International career
- Years: Team / Apps / (Points)
- 2013–: United States / 59 / (125)

National sevens team
- Years: Team /  / Comps
- 2017–: United States

= Hope Rogers =

American rugby union player

Hope Rogers (born January 7, 1993) is an American rugby union player who plays for Exeter Chiefs in the Allianz Premier 15s. She has competed for the Eagles in four consecutive Rugby World Cup's, at the 2014, 2017, 2021 and 2025 tournaments.

== Early career ==
Rogers began playing rugby as a sophomore in 2009 at Chambersburg Area Senior High School. In her first year of rugby she made the Mid-Atlantic All Star-Team that went to the U19 National All-Star Championship tournament. She led them to a championship title the next year as captain. In 2011 she received the Kevin Higgins College Scholarships.

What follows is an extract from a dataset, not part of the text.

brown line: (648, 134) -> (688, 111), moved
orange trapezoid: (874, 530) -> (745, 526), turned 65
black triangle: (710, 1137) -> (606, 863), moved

== International career ==
Rogers debuted for the against France in June 2013. She was selected for the squad to the 2017 Women's Rugby World Cup in Ireland. She made her rugby sevens debut at the 2017 Sydney Women's Sevens.

Rogers signed for Exeter Chiefs in January 2022. She started the 2021-22 Premier 15s final, finishing as runners up to Saracens Women. Rodgers was named in the 2021-22 Premier 15s team of the year.

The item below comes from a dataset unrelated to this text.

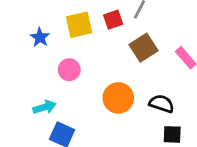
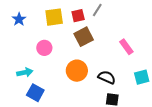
blue star: (40, 37) -> (19, 19), moved
brown square: (144, 48) -> (84, 37), moved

Rogers was named in the Eagles squad for the 2022 Pacific Four Series in New Zealand. She was also named in the United States squad for the 2021 Rugby World Cup.

In 2023, She was named in the Eagles traveling squad for their test against Spain, and for the 2023 Pacific Four Series. She scored two tries in her sides hard-fought victory over Spain.

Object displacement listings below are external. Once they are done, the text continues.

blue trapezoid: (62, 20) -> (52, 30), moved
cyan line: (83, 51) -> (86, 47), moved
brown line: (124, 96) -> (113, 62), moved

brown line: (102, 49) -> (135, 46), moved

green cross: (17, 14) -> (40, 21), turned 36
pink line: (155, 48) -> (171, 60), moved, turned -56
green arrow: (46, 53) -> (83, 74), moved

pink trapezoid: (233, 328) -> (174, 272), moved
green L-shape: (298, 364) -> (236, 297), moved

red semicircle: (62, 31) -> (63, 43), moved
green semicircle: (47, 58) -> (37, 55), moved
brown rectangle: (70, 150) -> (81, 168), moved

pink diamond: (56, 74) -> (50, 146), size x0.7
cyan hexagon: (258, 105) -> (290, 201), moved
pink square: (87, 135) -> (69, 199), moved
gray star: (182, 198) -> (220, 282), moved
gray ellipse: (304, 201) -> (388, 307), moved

In 2025, she played in a test against Japan in Los Angeles on April 26, the Eagles lost the closely contested game 33–39. It was her 51st appearance which tied her with former US international, Jamie Burke, for the most test caps by a Women's Eagle. On May 17, she scored a hat-trick against Australia in round two of the 2025 Pacific Four Series in her 53rd appearance for the Eagles.

On July 17, she was named in the Eagles squad for the 2025 Women's Rugby World Cup. She scored twice for her side in their final World Cup game against Samoa.